Solo: A Star Wars Story has arrived in theatres. And amid a production plagued with reshoots and high profile crew replacements, there has been one constant throughout the whole process. Academy Award nominated cinematographer Bradford Young is the man behind the camera for the latest instalment into the Star Wars universe, and like always he finds a way to bring a personal touch to a technical world.
Despite his many protestations about falling into his career in film, it would seem from his origins that Bradford Young was destined to be a storyteller. Born in Louisville, Kentucky to a family of funeral directors, from a young age Young had unwittingly become implicated in a history of storytelling, and of storytellers. As he himself admits, “I didn’t know what a cinematographer was growing up, but I grew up in a very image intense environment.”
For most people funerals are about saying a goodbye to a loved one, an opportunity to celebrate the deceased one last time. For a black family of funeral directors stretching back four generations, steeped in the histories and experiences of the South, funerals take on more weight. They present a chance for a narrative, to tell a careful story of a life lost and to ensure there is a certain dignity afforded the dead that there may not have been in life.
It is unsurprising that having grown up in this environment, Young found himself drawn to cinematography not just as a craft, but as a responsibility. “People who looked like me got lost because they didn’t end up seeing themselves [on screen]. They became traumatized, and I didn’t want that. I want peace,” Upon graduating Howard, Young threw himself into a career that has yielded an excellent filmography so far. He first came to notice with Pariah (2011) where he won the Sundance cinematography award. Since then, partnering with several fellow black filmmakers (such as Dee Rees, Ava DuVernay and longtime collaborator Andrew Dosunmu) Young has embarked on a mission to challenge preconceived notions of traditional lighting and cinematography, culminating in an Academy Award nomination for Arrival (2016) in 2017.

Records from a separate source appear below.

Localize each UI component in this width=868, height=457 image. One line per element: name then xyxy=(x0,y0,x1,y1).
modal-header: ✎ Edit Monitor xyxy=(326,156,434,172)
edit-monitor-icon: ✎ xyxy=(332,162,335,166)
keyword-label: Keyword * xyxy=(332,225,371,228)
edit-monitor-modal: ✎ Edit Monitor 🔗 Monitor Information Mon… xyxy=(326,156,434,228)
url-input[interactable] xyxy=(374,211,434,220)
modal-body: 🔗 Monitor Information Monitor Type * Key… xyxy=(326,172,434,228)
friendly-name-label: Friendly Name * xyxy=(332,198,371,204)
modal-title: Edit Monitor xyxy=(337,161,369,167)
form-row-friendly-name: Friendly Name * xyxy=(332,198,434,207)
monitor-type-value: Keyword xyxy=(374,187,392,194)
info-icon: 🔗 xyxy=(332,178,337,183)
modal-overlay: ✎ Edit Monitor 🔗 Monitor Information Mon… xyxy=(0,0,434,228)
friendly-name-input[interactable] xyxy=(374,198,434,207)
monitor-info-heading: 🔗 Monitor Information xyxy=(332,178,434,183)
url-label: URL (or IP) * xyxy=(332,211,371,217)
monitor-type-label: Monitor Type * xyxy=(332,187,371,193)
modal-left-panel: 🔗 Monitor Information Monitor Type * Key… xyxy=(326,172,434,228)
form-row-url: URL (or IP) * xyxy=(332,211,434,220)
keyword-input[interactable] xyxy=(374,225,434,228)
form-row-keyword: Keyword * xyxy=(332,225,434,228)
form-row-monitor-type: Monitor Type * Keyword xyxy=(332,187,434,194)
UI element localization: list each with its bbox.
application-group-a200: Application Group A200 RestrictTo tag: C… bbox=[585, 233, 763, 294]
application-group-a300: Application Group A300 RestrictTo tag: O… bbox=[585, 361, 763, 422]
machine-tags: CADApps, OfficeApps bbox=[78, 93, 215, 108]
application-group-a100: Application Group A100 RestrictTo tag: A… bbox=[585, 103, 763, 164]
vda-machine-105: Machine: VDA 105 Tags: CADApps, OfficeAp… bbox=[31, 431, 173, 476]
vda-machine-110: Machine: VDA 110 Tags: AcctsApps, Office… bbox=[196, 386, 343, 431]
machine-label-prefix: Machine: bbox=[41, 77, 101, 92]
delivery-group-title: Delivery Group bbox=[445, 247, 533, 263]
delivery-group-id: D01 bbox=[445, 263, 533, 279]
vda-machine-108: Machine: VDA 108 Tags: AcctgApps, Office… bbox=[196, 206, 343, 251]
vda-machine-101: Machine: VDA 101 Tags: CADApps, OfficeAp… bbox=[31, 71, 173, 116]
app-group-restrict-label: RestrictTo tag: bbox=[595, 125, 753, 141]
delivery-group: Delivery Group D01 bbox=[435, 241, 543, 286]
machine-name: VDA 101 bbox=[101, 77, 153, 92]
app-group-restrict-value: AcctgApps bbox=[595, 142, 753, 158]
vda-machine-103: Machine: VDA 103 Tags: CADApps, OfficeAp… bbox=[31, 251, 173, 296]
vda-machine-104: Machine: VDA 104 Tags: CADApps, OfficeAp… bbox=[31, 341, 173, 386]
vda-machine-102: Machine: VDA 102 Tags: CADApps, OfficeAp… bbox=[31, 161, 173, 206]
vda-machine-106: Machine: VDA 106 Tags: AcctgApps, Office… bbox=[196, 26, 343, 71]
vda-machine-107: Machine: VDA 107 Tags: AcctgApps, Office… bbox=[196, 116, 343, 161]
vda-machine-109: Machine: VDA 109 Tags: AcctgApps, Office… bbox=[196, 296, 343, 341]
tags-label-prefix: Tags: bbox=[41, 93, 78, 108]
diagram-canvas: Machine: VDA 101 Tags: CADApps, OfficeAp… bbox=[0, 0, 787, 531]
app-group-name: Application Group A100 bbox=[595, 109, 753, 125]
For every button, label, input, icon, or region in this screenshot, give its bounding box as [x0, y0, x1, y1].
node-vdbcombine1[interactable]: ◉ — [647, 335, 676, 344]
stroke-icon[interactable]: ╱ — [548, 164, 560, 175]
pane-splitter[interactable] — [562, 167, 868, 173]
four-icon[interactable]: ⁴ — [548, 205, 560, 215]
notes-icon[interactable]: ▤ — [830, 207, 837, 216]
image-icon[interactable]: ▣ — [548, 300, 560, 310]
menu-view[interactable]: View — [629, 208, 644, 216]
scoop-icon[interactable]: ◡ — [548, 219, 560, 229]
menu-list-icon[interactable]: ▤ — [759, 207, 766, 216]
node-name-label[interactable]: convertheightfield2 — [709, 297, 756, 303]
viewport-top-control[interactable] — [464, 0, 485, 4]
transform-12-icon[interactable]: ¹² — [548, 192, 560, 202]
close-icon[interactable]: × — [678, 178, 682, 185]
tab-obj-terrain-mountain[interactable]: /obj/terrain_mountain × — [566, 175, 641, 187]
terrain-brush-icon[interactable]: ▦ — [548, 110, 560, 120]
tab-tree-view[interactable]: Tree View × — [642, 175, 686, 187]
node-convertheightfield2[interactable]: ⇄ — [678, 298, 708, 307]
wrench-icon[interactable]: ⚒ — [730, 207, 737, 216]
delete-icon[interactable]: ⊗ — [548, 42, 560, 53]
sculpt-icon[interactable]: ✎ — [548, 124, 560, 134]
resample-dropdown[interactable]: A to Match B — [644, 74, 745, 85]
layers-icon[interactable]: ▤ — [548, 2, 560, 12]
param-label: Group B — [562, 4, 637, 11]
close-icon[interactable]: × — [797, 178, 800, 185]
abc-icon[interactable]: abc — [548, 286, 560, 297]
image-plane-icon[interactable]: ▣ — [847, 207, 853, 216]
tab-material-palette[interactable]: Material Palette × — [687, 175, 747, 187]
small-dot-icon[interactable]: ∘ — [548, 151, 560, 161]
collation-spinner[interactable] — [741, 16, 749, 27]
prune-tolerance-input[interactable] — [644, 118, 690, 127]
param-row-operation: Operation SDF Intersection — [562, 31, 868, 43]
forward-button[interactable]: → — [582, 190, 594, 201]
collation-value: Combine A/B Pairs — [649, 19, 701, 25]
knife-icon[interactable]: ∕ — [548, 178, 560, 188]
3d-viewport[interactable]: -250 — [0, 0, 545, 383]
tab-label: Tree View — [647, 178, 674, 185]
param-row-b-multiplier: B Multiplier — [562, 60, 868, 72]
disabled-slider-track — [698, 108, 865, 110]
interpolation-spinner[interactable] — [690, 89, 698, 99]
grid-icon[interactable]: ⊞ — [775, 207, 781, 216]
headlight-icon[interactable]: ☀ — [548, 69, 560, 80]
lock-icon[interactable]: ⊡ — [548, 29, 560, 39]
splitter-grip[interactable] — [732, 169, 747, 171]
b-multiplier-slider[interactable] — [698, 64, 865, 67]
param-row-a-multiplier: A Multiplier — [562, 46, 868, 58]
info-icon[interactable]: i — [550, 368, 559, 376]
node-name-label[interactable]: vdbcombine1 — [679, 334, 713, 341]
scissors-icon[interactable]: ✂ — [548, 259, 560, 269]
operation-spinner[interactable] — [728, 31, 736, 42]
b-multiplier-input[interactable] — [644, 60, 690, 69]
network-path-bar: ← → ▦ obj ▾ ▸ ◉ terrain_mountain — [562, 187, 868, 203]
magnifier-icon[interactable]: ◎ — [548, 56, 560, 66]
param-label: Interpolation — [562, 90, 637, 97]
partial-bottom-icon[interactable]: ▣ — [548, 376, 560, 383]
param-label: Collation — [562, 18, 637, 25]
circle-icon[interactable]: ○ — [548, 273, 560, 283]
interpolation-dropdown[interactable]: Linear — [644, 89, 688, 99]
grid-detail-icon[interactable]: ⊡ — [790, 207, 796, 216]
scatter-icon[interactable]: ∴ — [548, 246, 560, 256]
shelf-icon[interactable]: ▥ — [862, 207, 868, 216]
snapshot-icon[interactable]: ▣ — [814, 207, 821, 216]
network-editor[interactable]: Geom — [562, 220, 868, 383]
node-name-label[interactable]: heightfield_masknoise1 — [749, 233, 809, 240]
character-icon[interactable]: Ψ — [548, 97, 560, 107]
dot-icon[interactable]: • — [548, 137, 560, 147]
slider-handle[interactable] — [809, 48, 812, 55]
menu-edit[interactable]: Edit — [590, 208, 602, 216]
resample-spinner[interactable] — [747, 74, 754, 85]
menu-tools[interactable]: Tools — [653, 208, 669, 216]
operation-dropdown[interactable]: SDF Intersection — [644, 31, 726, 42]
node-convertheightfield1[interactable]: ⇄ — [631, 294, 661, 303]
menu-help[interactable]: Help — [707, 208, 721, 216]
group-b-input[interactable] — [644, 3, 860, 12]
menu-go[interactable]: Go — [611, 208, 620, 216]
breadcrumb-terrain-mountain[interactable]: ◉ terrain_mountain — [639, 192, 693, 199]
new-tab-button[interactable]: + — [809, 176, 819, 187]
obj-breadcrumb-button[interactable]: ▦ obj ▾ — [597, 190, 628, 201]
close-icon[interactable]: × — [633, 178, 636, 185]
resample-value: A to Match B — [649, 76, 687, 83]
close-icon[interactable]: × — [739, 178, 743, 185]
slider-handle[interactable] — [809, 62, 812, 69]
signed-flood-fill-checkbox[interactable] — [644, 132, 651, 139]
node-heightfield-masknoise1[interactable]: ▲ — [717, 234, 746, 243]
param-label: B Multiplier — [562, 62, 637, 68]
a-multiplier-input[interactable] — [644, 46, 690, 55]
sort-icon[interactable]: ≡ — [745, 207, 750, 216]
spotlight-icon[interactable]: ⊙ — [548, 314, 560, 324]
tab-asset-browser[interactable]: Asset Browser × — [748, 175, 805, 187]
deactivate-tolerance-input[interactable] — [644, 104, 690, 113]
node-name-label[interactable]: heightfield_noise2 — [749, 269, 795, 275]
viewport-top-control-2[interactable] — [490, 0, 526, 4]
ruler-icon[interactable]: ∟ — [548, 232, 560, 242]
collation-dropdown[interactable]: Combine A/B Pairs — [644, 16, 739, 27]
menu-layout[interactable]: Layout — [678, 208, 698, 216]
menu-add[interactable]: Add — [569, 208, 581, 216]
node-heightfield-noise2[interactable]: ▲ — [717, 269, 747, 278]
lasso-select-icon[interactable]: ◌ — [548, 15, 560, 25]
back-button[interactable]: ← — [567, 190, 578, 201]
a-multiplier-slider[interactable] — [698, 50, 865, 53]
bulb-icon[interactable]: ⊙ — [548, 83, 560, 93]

When it comes to his craft, Young is passionate about challenging the ways in which the film industry lights and frames black skin. For him film, that is the stock, is elitist, racist and sexist. He is more interested in taking away the power “from those who hold too much.” He wants the medium to be available to those who have meaningful stories to tell but maybe not the access to the tools they need. Bradford Young roots for those on the fringes of stories who have stories to tell themselves. It is this marriage of the technological and personal in his work that drew the attention of Kathleen Kennedy, head of Lucasfilm. And despite the original directors of Solo –(Phil) Lord and (Chris) Miller – being replaced mid production by Ron Howard, Young has remained ever present on the production. What’s more, on the set of Solo, he was given the backing and confidence he needed to fully express his vision and identity.
So what to look out for from Bradford Young in Solo? Ava duVernay has described his work as full and lush. Teju Cole compared his work – his “overwhelmingly beautiful films” – to that of legendary photographer Roy deCarava. The cinematographer himself cites deCarava as his primary source of inspiration when it came to learning how to create images that would evoke such meaning that they stayed long in the memory. “Every film I’m trying to achieve that perfect resonance of life and energy in the shadows.” he told an interviewer.
Technically speaking, Young has fully embraced the advances in camera technology, especially the digital format. He prefers shooting in digital over film. His visual language incorporates lots of “practicals”, favouring raw light and shooting into it. He also enjoys non linear storytelling. Very often he will lights a scene with the light available in the shot; an overhead lamp in the kitchen table, or the harsh fluorescent lights in a military tent. This allows him not only to ground the viewer in the moment the character on screen is experiencing, but to remove as many obstructions between the camera and the subject as possible, doing away with excess rigs and lighting technology, which he finds obtrusive.
That process of grounding the viewer in the moment, and of transforming the events unfolding on screen into a memory is an integral ingredient that underpins Bradford Young’s cinematographic ideology, and something that he has held on to since childhood. When he comes across a technical difficulty when making a film, Young thinks back to his memories of his grandmother’s house in Illinois, Chicago, and what the lighting was like in those moments. By accessing those memories, he knows he is on the right track. “I use those memories as the ethos of how I make movies.”
From navigating the delicate story of a pariah coming to terms with her sexuality, to a galaxy far far away, Bradford Young has managed to build a remarkable career using intimacy and family, and well worn memories. When you go to see Solo: A Star Wars Story, be sure to keep an eye out for that memory of Bradford Young’s grandmother’s house.